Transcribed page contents

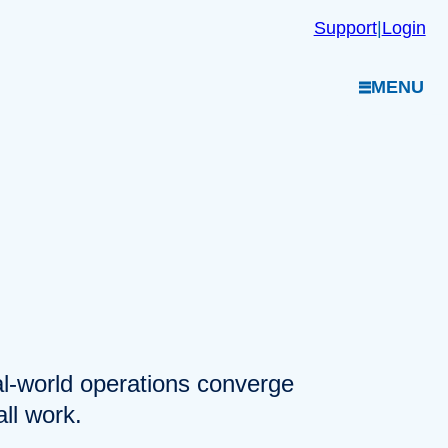
Support
|
Login
MENU
eal-world operations converge
ll work.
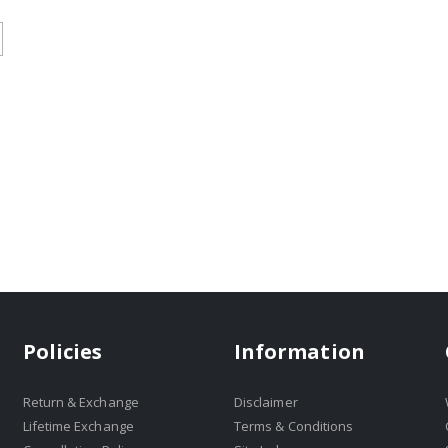
Policies
Information
Return & Exchange
Disclaimer
Lifetime Exchange
Terms & Conditions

## [How to complete this task]
Restate word for word the lines running from the line that holds "Return & Exchange" to the final line of the entries.

## [Task output]
Return & Exchange
Disclaimer
Lifetime Exchange
Terms & Conditions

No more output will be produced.